LSU's NCAM and digital twin team led by Derick Ostrenko and Jason Jamerson, both faculty in the LSU College of Art & Design with joint positions in the LSU Center for Computation & Technology, were awarded $7.5 million by NASA to develop a digital twin of the Michoud Assembly Facility in New Orleans to support NASA operations almost 60 years after Max Conrad drew the original master plan for the facility in pencil.
Now, let’s retrace Conrad’s story in his own words.
Not everything comes up roses
“From the time I was a little kid, I was fascinated by flowers. While we lived surrounded by cemeteries near New Orleans City Park, a friend of the family was living out on Metairie Ridge and had a little farm. He was a cabinet maker like my grandfather. They worked for New Orleans Public Service, or NOPSI, to fix the seats for the streetcars and that kind of stuff. But his family background was in farming, so he knew how to grow things. He could graft and prune and do what’s called budding, where you grow one plant on another plant. He was an accomplished amateur horticulturist, and he would take me to his house where he grew roses.”

Max Conrad at his 8th grade graduation.
“I became fascinated with roses. I started growing them and breeding them—saved what little money I had to buy more. I got very good at it. Meanwhile, he was a member of the New Orleans Rose Society, so he’d take me with him. He was a very nice person. I was just a little kid, and it was generally all older people who’d do things like belong to rose societies. They even made me an honorary vice president! Eventually, in fifth grade, I won a prize for a rose that I grew.”
“That blue ribbon was my deepest, darkest secret because boys didn’t grow roses, right? I always did stuff that wasn’t boy stuff. Just wasn’t interested, and never played sports. To this day, I don’t know anything about it.”
“Well, they published the winners in the paper. My teacher saw the article and spilled the beans and outed me… ‘I want to tell the class that Max is in the paper... He won a price for a rose that he grew...’ I’d been exposed. From then on, I was called Rosebud.”
Z, but not for Zorro
“My father worked at the Times-Picayune, the local newspaper in New Orleans, because his uncle Charlie was one of the bigger wheels there. My daddy’s name is Charlie, too. This was during the Depression, and my father was in the photo engraving department. Putting a picture in the paper was complicated at the time. You had to take a picture, and it had to be converted into little dots, like pixels, and transferred. One of the artists there—they had real artists who would make beautiful sketches and diagrams—was named Capone. He was Italian. His first name was Zeph, short for Zephirin. ‘That’s my lucky name!’ Zeph would always say, and I was named after him.”

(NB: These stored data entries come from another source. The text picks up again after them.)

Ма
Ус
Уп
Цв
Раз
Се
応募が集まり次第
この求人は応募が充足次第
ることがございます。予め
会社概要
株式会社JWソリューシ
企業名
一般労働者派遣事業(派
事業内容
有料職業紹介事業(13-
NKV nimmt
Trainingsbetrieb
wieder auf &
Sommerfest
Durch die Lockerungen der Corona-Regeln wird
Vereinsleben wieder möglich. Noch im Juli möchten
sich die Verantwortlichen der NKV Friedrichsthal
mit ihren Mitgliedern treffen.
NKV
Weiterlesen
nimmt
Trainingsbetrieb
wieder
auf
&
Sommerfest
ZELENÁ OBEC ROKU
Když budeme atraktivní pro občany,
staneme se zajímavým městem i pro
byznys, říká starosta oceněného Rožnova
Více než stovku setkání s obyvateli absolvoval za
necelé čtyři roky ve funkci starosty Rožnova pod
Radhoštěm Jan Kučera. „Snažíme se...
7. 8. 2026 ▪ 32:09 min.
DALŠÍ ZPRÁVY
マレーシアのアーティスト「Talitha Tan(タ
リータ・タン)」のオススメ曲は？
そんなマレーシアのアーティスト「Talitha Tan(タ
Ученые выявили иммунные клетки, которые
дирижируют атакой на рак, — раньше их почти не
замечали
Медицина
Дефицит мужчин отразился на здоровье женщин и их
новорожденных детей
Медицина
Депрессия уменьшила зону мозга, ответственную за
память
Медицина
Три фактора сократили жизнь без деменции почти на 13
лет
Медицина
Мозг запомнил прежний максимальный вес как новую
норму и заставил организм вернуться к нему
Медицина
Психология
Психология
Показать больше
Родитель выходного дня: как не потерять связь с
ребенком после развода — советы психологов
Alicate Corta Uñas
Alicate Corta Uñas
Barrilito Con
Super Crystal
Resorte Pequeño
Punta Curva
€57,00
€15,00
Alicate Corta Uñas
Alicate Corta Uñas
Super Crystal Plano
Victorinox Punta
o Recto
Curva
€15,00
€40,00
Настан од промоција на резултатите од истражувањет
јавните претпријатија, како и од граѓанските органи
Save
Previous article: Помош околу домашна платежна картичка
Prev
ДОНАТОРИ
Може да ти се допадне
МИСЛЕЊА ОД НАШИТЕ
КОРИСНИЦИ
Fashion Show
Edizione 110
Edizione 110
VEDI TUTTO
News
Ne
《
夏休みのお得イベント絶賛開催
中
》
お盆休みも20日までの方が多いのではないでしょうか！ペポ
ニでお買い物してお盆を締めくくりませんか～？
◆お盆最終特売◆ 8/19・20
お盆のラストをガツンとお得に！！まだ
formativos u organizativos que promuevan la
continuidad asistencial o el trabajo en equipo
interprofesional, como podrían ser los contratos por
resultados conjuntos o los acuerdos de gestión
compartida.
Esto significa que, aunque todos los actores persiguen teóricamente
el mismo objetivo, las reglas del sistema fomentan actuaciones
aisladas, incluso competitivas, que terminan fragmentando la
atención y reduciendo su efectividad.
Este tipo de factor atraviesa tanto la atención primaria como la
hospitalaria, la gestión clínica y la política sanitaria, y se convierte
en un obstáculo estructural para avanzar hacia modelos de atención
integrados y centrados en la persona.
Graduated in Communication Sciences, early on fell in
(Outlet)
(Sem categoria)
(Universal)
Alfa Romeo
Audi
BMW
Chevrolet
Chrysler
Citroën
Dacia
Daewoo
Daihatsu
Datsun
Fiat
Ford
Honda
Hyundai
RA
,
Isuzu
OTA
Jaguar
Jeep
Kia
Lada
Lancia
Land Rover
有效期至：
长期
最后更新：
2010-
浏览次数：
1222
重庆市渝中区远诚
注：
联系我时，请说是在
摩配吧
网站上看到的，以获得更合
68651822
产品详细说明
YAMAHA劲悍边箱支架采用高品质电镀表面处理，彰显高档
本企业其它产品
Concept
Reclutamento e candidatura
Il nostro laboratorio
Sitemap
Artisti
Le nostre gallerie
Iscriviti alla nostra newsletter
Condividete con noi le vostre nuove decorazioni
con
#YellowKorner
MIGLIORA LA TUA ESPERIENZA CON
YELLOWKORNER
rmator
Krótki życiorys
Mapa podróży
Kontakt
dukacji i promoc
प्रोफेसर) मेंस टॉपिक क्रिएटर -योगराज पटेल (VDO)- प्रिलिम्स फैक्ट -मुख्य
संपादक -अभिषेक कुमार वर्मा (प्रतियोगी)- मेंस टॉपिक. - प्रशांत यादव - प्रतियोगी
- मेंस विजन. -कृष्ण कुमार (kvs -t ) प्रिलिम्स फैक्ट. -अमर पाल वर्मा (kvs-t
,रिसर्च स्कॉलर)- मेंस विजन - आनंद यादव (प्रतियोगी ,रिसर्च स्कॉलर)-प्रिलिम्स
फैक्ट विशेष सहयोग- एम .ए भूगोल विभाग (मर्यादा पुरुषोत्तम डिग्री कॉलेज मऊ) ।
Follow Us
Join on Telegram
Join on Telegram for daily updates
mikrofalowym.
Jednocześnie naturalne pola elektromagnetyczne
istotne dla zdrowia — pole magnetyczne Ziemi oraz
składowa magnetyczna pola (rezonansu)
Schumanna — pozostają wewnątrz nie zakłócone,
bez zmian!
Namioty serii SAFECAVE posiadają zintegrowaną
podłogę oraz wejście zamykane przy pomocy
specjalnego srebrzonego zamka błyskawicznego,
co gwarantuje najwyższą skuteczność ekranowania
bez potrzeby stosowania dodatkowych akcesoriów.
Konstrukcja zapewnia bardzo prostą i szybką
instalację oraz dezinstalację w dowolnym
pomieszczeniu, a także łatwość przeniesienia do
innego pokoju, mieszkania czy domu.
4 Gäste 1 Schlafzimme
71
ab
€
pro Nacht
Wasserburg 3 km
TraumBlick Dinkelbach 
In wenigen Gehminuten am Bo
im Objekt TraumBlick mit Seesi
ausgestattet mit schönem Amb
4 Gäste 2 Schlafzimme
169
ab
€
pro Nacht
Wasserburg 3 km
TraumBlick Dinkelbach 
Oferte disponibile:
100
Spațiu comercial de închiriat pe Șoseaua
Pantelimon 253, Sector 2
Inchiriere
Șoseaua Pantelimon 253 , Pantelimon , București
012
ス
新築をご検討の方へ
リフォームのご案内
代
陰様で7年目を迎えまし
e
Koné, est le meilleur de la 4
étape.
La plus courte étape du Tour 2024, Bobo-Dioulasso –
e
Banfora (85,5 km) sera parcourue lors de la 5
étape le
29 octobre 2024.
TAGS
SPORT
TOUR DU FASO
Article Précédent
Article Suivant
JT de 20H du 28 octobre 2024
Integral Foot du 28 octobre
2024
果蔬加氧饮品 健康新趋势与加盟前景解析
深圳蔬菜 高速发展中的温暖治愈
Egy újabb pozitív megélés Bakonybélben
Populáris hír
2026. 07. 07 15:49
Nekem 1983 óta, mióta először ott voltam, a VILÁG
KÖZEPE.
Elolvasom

“I’ve been lucky all my life. I’ve been run over by a couple of people. Had my leg broken and my head bashed in. But I survived. You’re lucky if you survive.”
Max Conrad
It came in the mail one day
“When I was a kid, I always loved to get mail. It was a big thrill. You could get a postcard for a penny and believe it or not, the post office would deliver it. You could send off for stuff that would come in the mail for free, and I’d send off to get anything.”
“One day, a magazine showed up. Never had one prior. It was a magazine from the Chrysler automobile company. On the back cover, there was an upside-down picture, and the title was ‘The School That Is Upside Down.’ It was Cal Poly, near Los Angeles, in a place called San Dimas, which is backed by Pomona and now a big campus. At the time, it was a tiny little school.”
“At the bottom of the page, they described how the students all learned by doing—build stuff and grow flowers. Ah, flowers… I’d watched, on early television, the Rose Parade. The students would design the floats and grow the flowers and put them on the floats. That’s all it took. I got a postcard and wrote off: ‘I’m interested in your school. Could I come study horticulture and learn about growing flowers?’”
It is 1956. President Dwight D. Eisenhower is reelected and signs the Federal Aid Highway Act of 1956, creating the U.S. Interstate Highway System. The hard disk drive is invented by an IBM team. An American Lockheed U-2 reconnaissance aircraft makes its first flight over the Soviet Union. In Louisiana, the Lake Pontchartrain Causeway opens, while LSU and Southern University both establish campuses in New Orleans.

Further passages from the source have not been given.